In contrast to these predictions, no significant homolog pairing defects specifically associated with recombination suppression were observed in translocation heterozygotes. The frequency of FISH signals appearing as two distinct foci and the distance between these foci were usually similar in wild-type and translocation heterozygotes. Furthermore, the FISH foci in crossover-suppressed regions were usually associated with C(3)G staining, indicating that SC can form in the crossover-suppressed regions of translocation heterozygotes. The behavior that we have observed with Drosophila translocations may be similar to other species, with the caveat that light microscopy may not detect small defects in synapsis. Electron microscopy of translocation heterozygotes in tomato, for example, showed that asynapsis was limited to the region around the breakpoints but involved 1016% of the chromosome arm length (HERICKHOFF et al. 1993). These data suggest that a defect unrelated to homolog pairing should be considered as the cause of crossover suppression. Indeed, since Drosophila homologs enter meiotic prophase already paired, there may be no need to propose the existence of additional generalized pairing mechanisms during meiosis.
Because homolog pairing appeared normal in translocation heterozygotes, we propose that the reduction in meiotic recombination is due to defects in chromosome structure or organization (Figure 5). Since a single translocation breakpoint suppresses crossing over throughout the region between two boundary sites, structural continuity between these sites appears to be crucial for normal levels of meiotic recombination. We propose that these sites establish chromosomal domains that regulate DSB formation. The nature of these domains is not known, but the boundary sites could help to establish a chromatin structure that facilitates recombination, or there could be a signal for recombination that must travel between two sites, analogous to the phenomenon of interference. Since SC formation defects were observed in some nuclei of translocation heterozygotes, establishing these domains could involve establishing continuous SC between two boundary sites. In addition, a translocation break could cause defects in chromosome structure that affect DSB formation, such as disruption of the transverse or lateral elements. A role for the assembly of SC components in the initiation of recombination is consistent with the observations that mutants in some Drosophila SC components have reduced DSB formation (JANG et al. 2003; S. MEHROTRA and K. MCKIM, unpublished results).

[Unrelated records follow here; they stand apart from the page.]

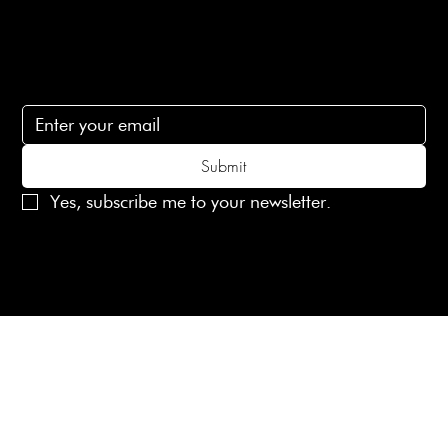
Subscribe
Subscribe to receive 15% off your first order
Submit
Yes, subscribe me to your newsletter.
© 2025 Laines London Limited. All Rights Reserved
Created by
MX Web Design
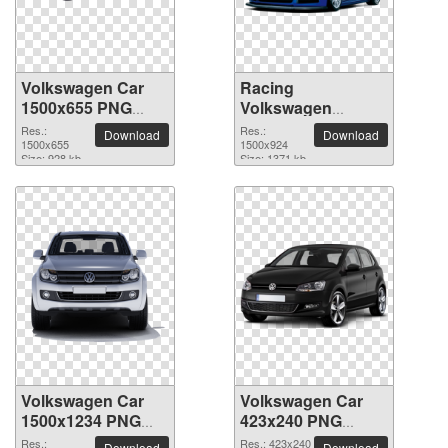
Volkswagen Car
Racing
1500x655 PNG
Volkswagen
picture
Scirocco Car PNG
Res.:
Res.:
Download
Download
1500x655
picture
1500x924
Size: 928 kb
Size: 1371 kb
Volkswagen Car
Volkswagen Car
1500x1234 PNG
423x240 PNG
picture
picture
Res.:
Res.: 423x240
Download
Download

There were two exceptions to the idea that crossing over depends on two flanking boundary sites. First, translocations with breaks in the 94-96 region reduced crossing over throughout chromosome 3R whereas breakpoints proximal to the 91A-93D site suppressed crossing over only within their interval. ROBERTS (1972) also noted that chromosome 3R translocations with the most severe crossover suppression had breakpoints between divisions 91 and 96. The results with these translocations imply that, while recombination is affected primarily by factors operating between two boundary sites, there are also factors that regulate recombination on a chromosome-wide basis. This effect may represent an important difference between the X chromosome and the autosomes. HAWLEY (1980) found that distal translocation breakpoints generally did not have an effect on proximal regions.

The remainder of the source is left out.